Into this toxic miasma, Children focuses on the efforts of a feckless bureaucrat (Clive Owen) to smuggle the world's lone pregnant women through a gauntlet that makes the current skirmish in Iraq seem downright agreeable. Cuaron's film borrows the outlines of James' Catholic allegorical novel, while focusing on the very hot immigration issue. Cuaron thinks that the current immigration dustups, whether in Europe or between his native Mexico and the US, are aggravated by distorted perceptions of alien workers in the media.
"Right away it sets the standard, 'We have a problem. People are getting into our house,' without exploring the reasons why this issue is going on."
Cuaron argues, "The idea of setting a wall between Mexico and the US is the kind of archaic solution that will completely backfire. A big percentage of the Mexicans coming into the States earn their money, then try to return to enjoy their money. With tougher immigration measures, they realize it will be tougher to go up and down, so why not bring the whole family? Once you bring the whole family, you might as well stay here."
Cuaron had a ball shooting the film with actors like Clive Owen. "I consider him a collaborator." He says Michael Caine based his pot-smoking New Age guy on the late John Lennon, "He knew John Lennon, they were friends," He thanks Queer as Folk veteran Charlie Hunnam for bringing a scary quality to his relatively small role as a British anti-immigrant soldier.
Cuaron says his depiction of the violent urban warfare in the film was intended "not to glorify violence, but to represent the unglamorous crudeness of real violence."
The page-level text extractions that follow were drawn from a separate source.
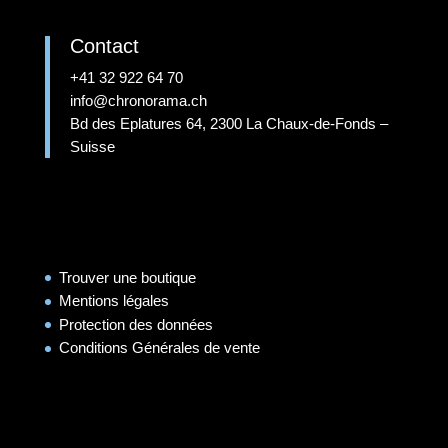
Contact
+41 32 922 64 70
info@chronorama.ch
Bd des Eplatures 64, 2300 La Chaux-de-Fonds –
Suisse
Trouver une boutique
Mentions légales
Protection des données
Conditions Générales de vente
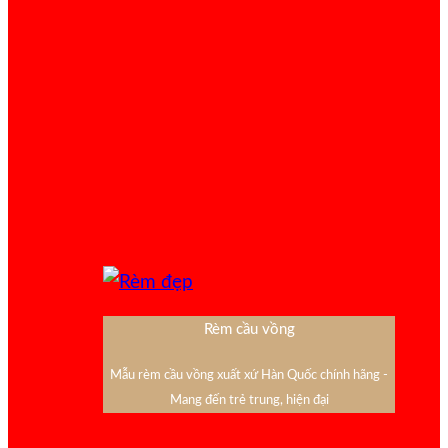
Rèm cầu vồng
Mẫu rèm cầu vồng xuất xứ Hàn Quốc chính hãng -
Mang đến trẻ trung, hiện đại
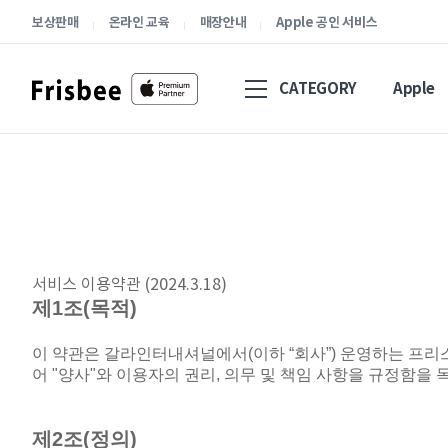
보상판매
온라인 교육
매장안내
Apple 공인 서비스
CATEGORY
Apple
서비스 이용약관 (2024.3.18)
제
1
조
(
목적
)
이 약관은 갈라인터내셔널에서
(
이하
“
회사
”)
운영하는 프리
어
"
양사
"
와 이용자의 권리
,
의무 및 책임 사항을 규정함을 
제
2
조
(
정의
)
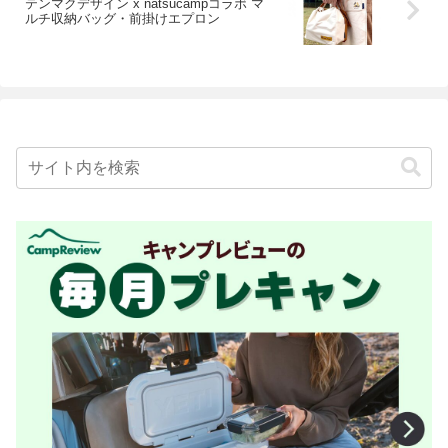
テンマクデザイン x natsucampコラボ マ
ルチ収納バッグ・前掛けエプロン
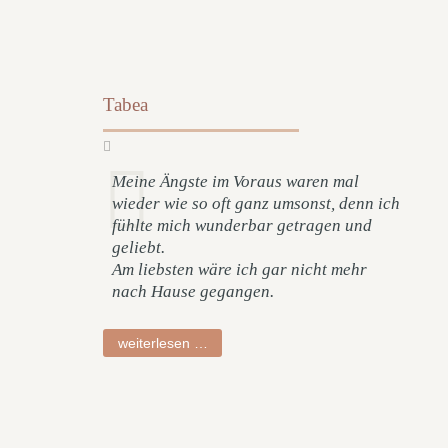
Tabea
Meine Ängste im Voraus waren mal
wieder wie so oft ganz umsonst, denn ich
fühlte mich wunderbar getragen und
geliebt.
Am liebsten wäre ich gar nicht mehr
nach Hause gegangen.
tabea
weiterlesen …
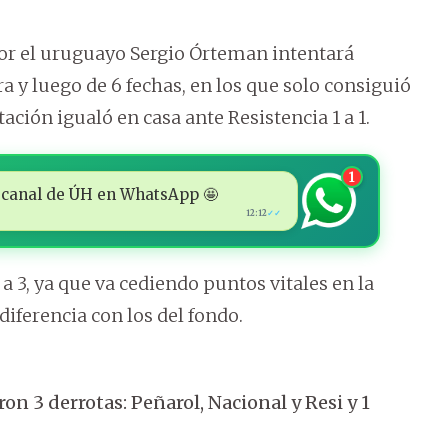
or el uruguayo Sergio Órteman intentará
a y luego de 6 fechas, en los que solo consiguió
ación igualó en casa ante Resistencia 1 a 1.
1
 al canal de ÚH en WhatsApp 🤩
12:12
✓✓
 3, ya que va cediendo puntos vitales en la
diferencia con los del fondo.
on 3 derrotas: Peñarol, Nacional y Resi y 1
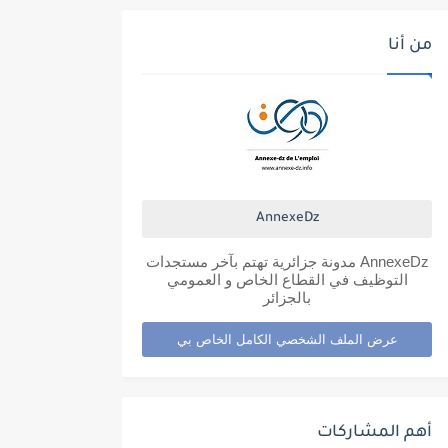
من أنا
AnnexeDz
AnnexeDz مدونة جزائرية تهتم بآخر مستجدات
التوظيف في القطاع الخاص و العمومي
بالجزائر
عرض الملف الشخصي الكامل الخاص بي
أهم المشاركات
He describes with delight the bygone chapter shooting his pioneering teen comedy, Y Tu Mama Tambien, with ravishing newcomers Gael Garcia Bernal and his childhood buddy Diego Luna. The day of the now-famous kissing scene, he observed the two actors start to exhibit macho-like panic — hugging women on the set, excessive drinking, anything to deny the implications of two best buddies simulating the throes of sexual passion. A hilarious moment occurred after several takes, when Diego turned to Gael and whispered, "Hey, you're a good kisser!"
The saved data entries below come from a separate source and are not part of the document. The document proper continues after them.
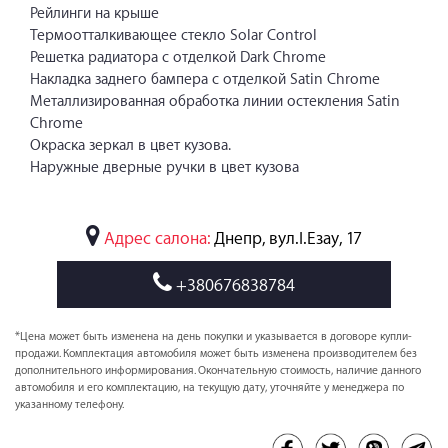
Рейлинги на крыше
Термоотталкивающее стекло Solar Control
Решетка радиатора с отделкой Dark Chrome
Накладка заднего бампера с отделкой Satin Chrome
Металлизированная обработка линии остекления Satin
Chrome
Окраска зеркал в цвет кузова.
Наружные дверные ручки в цвет кузова
Адрес салона:
Днепр, вул.І.Езау, 17
+380676838784
*Цена может быть изменена на день покупки и указывается в договоре купли-
продажи. Комплектация автомобиля может быть изменена производителем без
дополнительного информирования. Окончательную стоимость, наличие данного
автомобиля и его комплектацию, на текущую дату, уточняйте у менеджера по
указанному телефону.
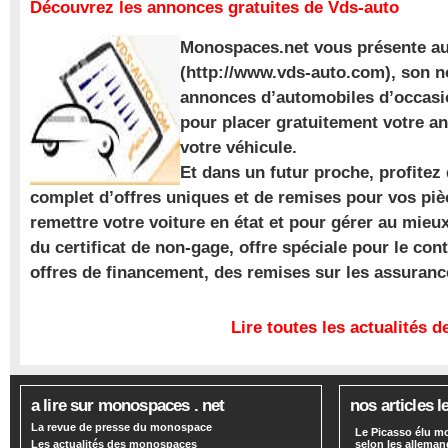
Découvrez les annonces gratuites de Vds-auto
Monospaces.net vous présente au
(http://www.vds-auto.com), son n
annonces d’automobiles d’occasio
pour placer gratuitement votre a
votre véhicule.
Et dans un futur proche, profite
complet d’offres uniques et de remises pour vos piè
remettre votre voiture en état et pour gérer au mieu
du certificat de non-gage, offre spéciale pour le con
offres de financement, des remises sur les assuran
Lire toutes les actualités
a lire sur monospaces . net
nos articles l
La revue de presse du monospace
Le Picasso élu m
Les actualités des monospaces
selon les alleman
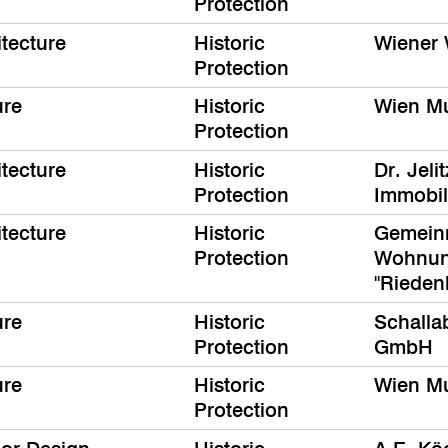
Protection
itecture
Historic
Wiener
Protection
ure
Historic
Wien M
Protection
itecture
Historic
Dr. Jeli
Protection
Immobil
itecture
Historic
Gemein
Protection
Wohnun
"Rieden
ure
Historic
Schalla
Protection
GmbH
ure
Historic
Wien M
Protection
Directing the third Harry Potter movie, Cuaron came away with a strong impression of the red-haired but bashful Rupert Grint as the likely future star out of the Hogwarts trio. The director noted that it was interesting to observe Grint's shyness with girls compared to Garcia Bernal's legendary affinity for the ladies. "Gael, he was seven, and he was sleeping with all the girls in the kindergarten."